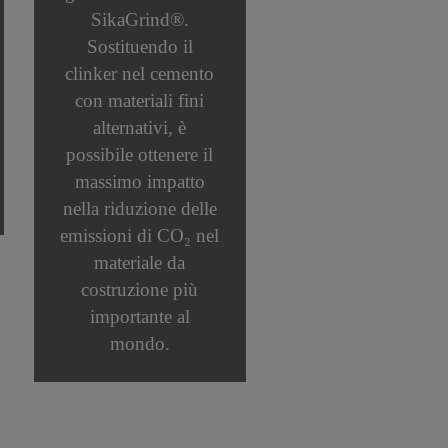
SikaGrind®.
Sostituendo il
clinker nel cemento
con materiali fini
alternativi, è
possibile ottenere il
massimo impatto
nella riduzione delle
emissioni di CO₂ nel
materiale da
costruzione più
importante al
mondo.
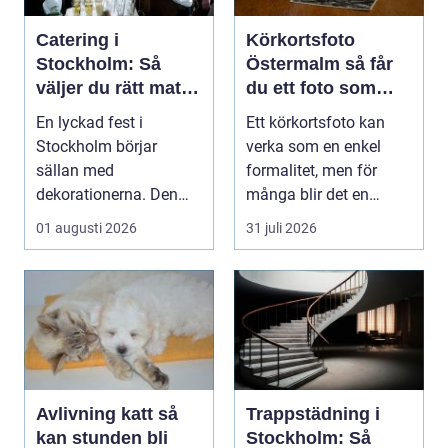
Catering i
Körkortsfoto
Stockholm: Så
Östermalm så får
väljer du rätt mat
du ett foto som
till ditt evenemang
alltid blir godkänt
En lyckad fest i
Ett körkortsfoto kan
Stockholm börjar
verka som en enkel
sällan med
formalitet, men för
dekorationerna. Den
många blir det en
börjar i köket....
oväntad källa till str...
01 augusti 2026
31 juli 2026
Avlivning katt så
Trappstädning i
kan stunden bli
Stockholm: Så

⁂

**What you need to do:** Say how many lines of the material hold the string "till", giving the number alone.

**Output below:** 2